## Your assignment
Your response should consist of the entries below, reproduced exactly and without their images.

*** Opening Records for the exercise ***

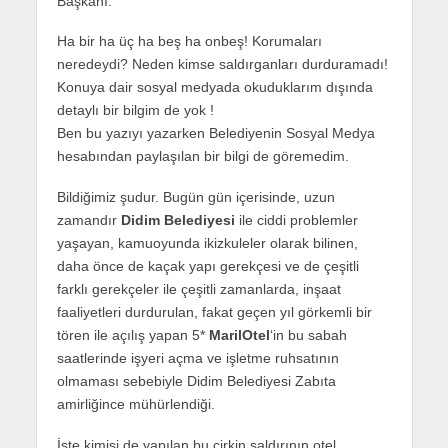
Başkanı.
Ha bir ha üç ha beş ha onbeş! Korumaları
neredeydi? Neden kimse saldırganları durduramadı!
Konuya dair sosyal medyada okuduklarım dışında
detaylı bir bilgim de yok !
Ben bu yazıyı yazarken Belediyenin Sosyal Medya
hesabından paylaşılan bir bilgi de göremedim.
Bildiğimiz şudur. Bugün gün içerisinde, uzun
zamandır
Didim Belediyesi
ile ciddi problemler
yaşayan, kamuoyunda ikizkuleler olarak bilinen,
daha önce de kaçak yapı gerekçesi ve de çeşitli
farklı gerekçeler ile çeşitli zamanlarda, inşaat
faaliyetleri durdurulan, fakat geçen yıl görkemli bir
tören ile açılış yapan 5*
MarilOtel
‘in bu sabah
saatlerinde işyeri açma ve işletme ruhsatının
olmaması sebebiyle Didim Belediyesi Zabıta
amirliğince mühürlendiği.
İşte kimisi de yapılan bu çirkin saldırının otel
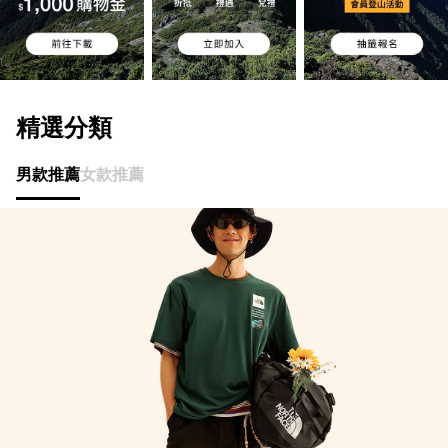
精選分類
男款推薦
女款推薦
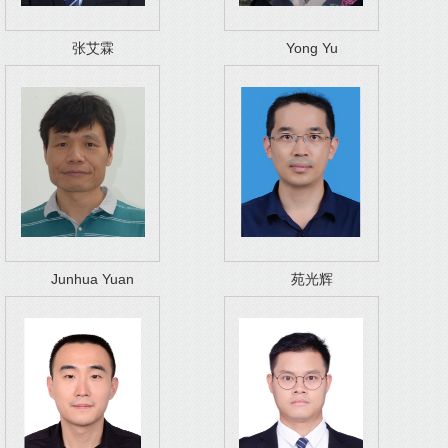
张艾霖
Yong Yu
Junhua Yuan
苑光辉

*** Closing Records for the exercise ***

## Solved exercise
Başkanı.
Ha bir ha üç ha beş ha onbeş! Korumaları
neredeydi? Neden kimse saldırganları durduramadı!
Konuya dair sosyal medyada okuduklarım dışında
detaylı bir bilgim de yok !
Ben bu yazıyı yazarken Belediyenin Sosyal Medya
hesabından paylaşılan bir bilgi de göremedim.
Bildiğimiz şudur. Bugün gün içerisinde, uzun
zamandır
Didim Belediyesi
ile ciddi problemler
yaşayan, kamuoyunda ikizkuleler olarak bilinen,
daha önce de kaçak yapı gerekçesi ve de çeşitli
farklı gerekçeler ile çeşitli zamanlarda, inşaat
faaliyetleri durdurulan, fakat geçen yıl görkemli bir
tören ile açılış yapan 5*
MarilOtel
‘in bu sabah
saatlerinde işyeri açma ve işletme ruhsatının
olmaması sebebiyle Didim Belediyesi Zabıta
amirliğince mühürlendiği.
İşte kimisi de yapılan bu çirkin saldırının otel
精選分類
男款推薦
女款推薦
张艾霖
Yong Yu
Junhua Yuan
苑光辉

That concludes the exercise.